With some exceptions, Reg BI scrutiny will be included in broader firm examinations rather than a sole focus of inquiry, according to one FINRA representative.

While brokers and firms should prepare for regulatory scrutiny on compliance with Regulation Best Interest after it is implemented on June 30, in most cases those specific inquiries will be part of broader, standard examinations for the rest of the calendar year, according to a Financial Industry Regulatory Authority executive.

“I think primarily, Reg BI reviews will be done within the firm examination program, but not totally,” William St. Louis, a senior vice president and firm group leader at Retail and Capital Markets for FINRA, said. “For example, if a customer complaint comes in that’s focused against a firm or broker, our cause exam team may do a standalone Reg BI review depending on what the complaint is alleging and the time period of the activity.” 

St. Louis spoke about FINRA’s Reg BI exam priorities during a “virtual conference panel” recorded earlier this month intended to shed light on how regulatory agencies would gauge Reg BI compliance. While FINRA regulators have stressed that initial examinations will not be a form of  "gotcha" enforcement, that does not mean firms may not have to answer some questions from regulators regarding their compliance with the new rules.

Firms undergoing SEC examination should be prepared for some scrutiny, as well as for exams that are exclusively focused on Reg BI, according to John Polise, an associate director at the broker/dealer and exchange program at the SEC’s Office of Compliance Inspections and Examinations.

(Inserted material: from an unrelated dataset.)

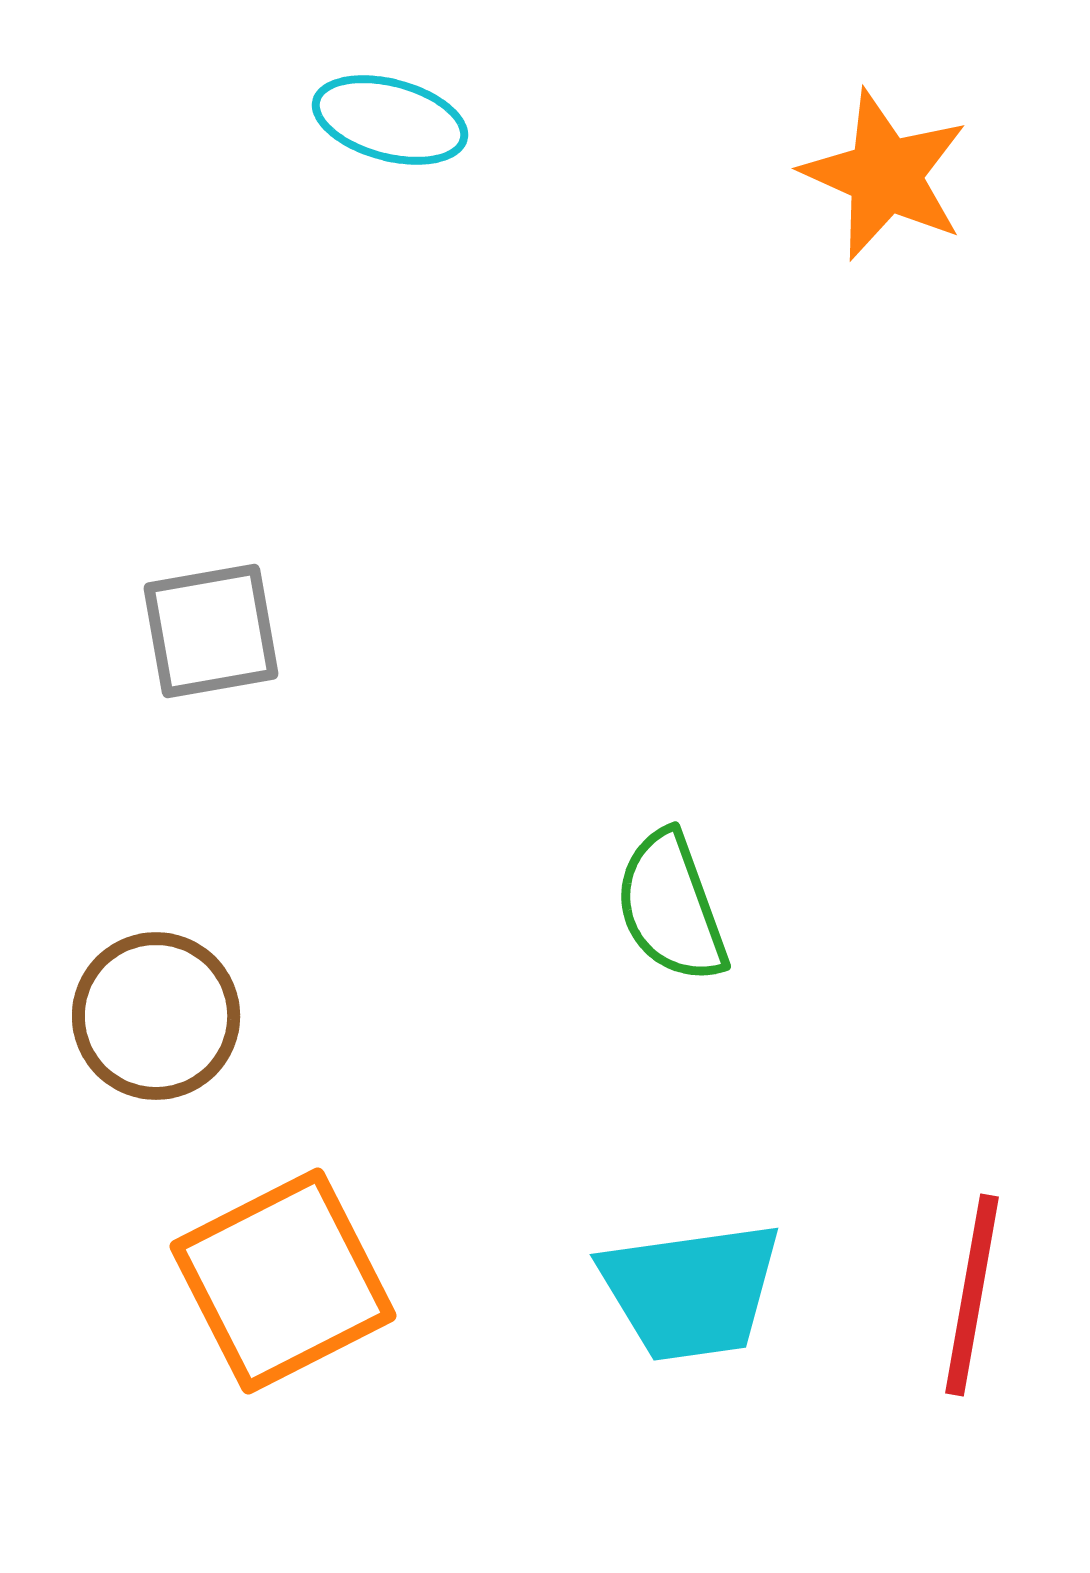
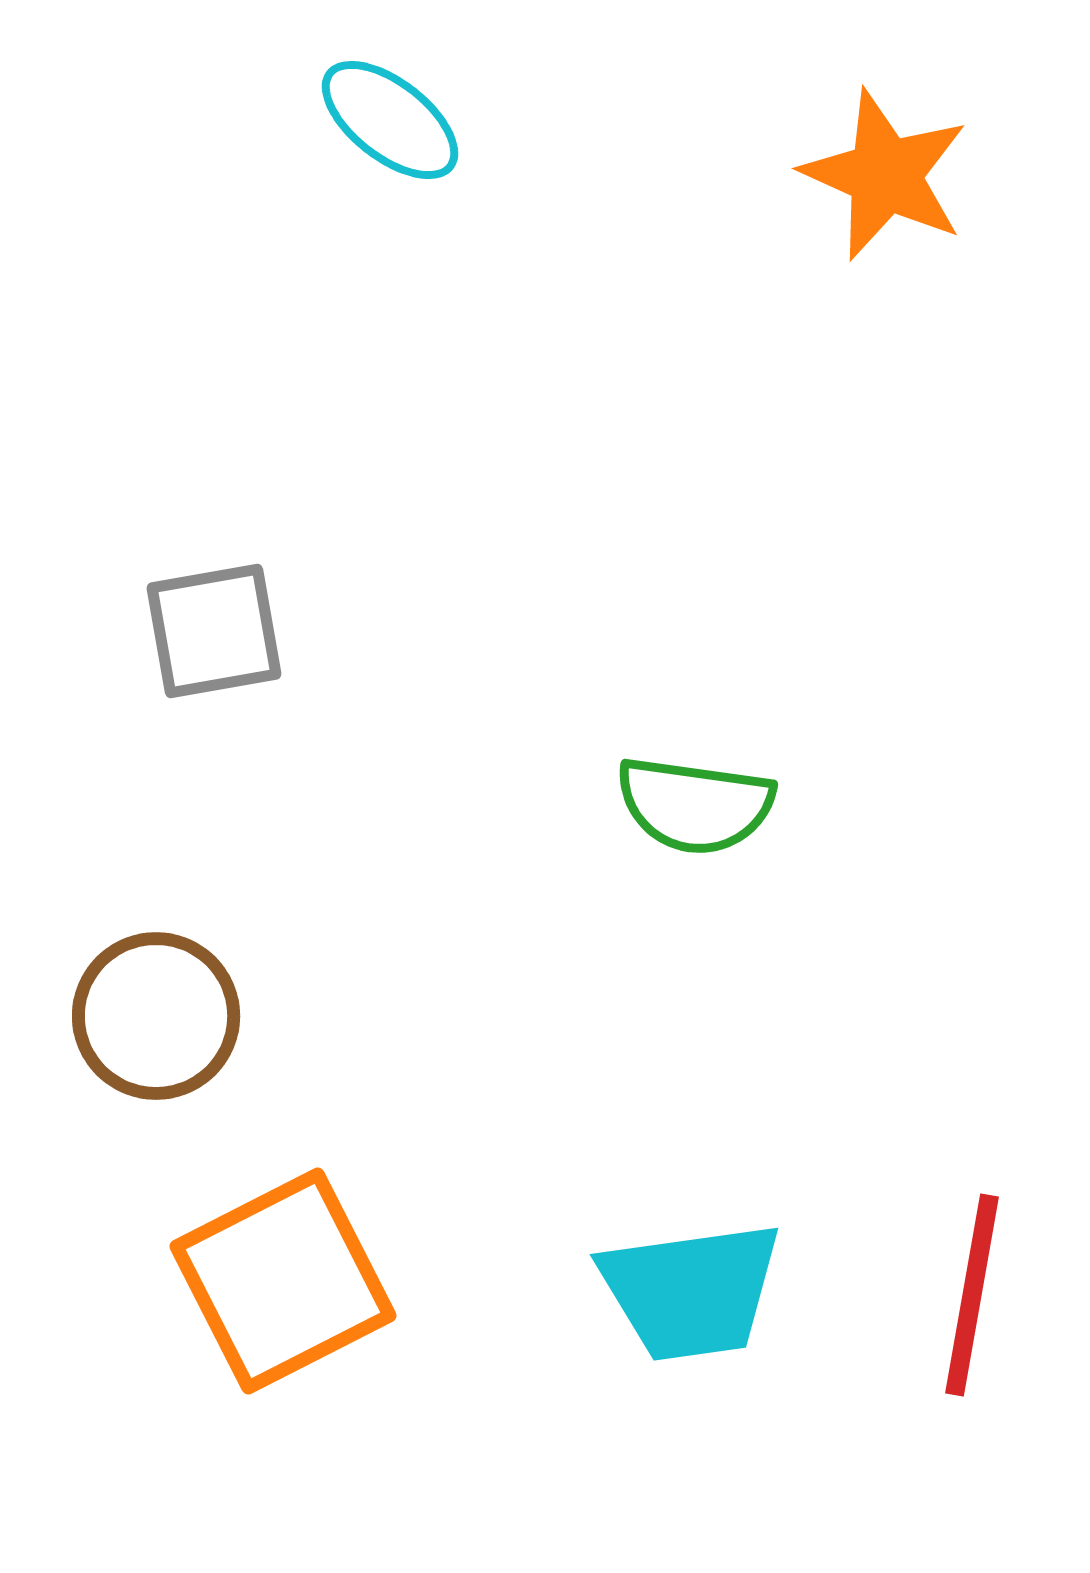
cyan ellipse: rotated 23 degrees clockwise
gray square: moved 3 px right
green semicircle: moved 24 px right, 102 px up; rotated 62 degrees counterclockwise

“I think it’s important to know we plan on doing exams in July, but phasing them in; doing first-phase exams so our examiners can become conversant with what they’re seeing and can report back to the commission on any issues or themes, and gradually over the course of the year and next year, getting more BI-exclusive exams done,” Polise said.

Generally speaking, St. Louis believed that the examiners' initial focus in regard to Reg BI adherence would be about the rule’s compliance obligation (one of four obligations included in the rule), and that firms are meeting requirements about delivering (and documenting the delivery of) Form CRS to clients. 

“However, from a risk-based perspective, if we see, when planning the exam, indications of other issues or red flags that suggest that other aspects of Reg BI should be scoped into the exams, we’ll scope those in,” he said; potential red flags included excessive trading or firms making recommendations not in clients’ best interests.

According to FINRA, in 2019 there were 3,517 securities firms and 624,996 registered representatives; that year, the regulatory agency conducted 1,014 “cycle exams” (which determine whether firms are in compliance with federal securities rules and regulations), as well as 293 “branch exams,” which target high-risk firms to check as to whether they’re in federal compliance.

Wendy Lanton, the chief compliance officer for Lantern Wealth, said her firm was approaching Reg BI-focused exams the same way it would approach other regulatory inquiries, and she was assuming that Reg BI was likely to at least be a “dialogue” in any examinations her firm would undergo.

“It may not be a focus; however that might work, I don’t know, but from all the exams I’ve been through in my 26 years of doing this, is you sit down and have a real dialogue,” she said. “A lot of larger firms may have teams that get together to discuss these things. At small firms, there’s no teams. It’s usually one person, maybe two people, and it’s a very practical approach, and that’s what I’d expect when speaking to the examiner.”

St. Louis also affirmed that both FINRA and the SEC will continue the practice of sharing information on exam scheduling.

“For several years now, we’ve been sharing the names of the firms we’re going to be examining so we don’t bump into each other at the elevator bank,” he said. “I think with Reg BI, that’s particularly important, so that communication will continue.”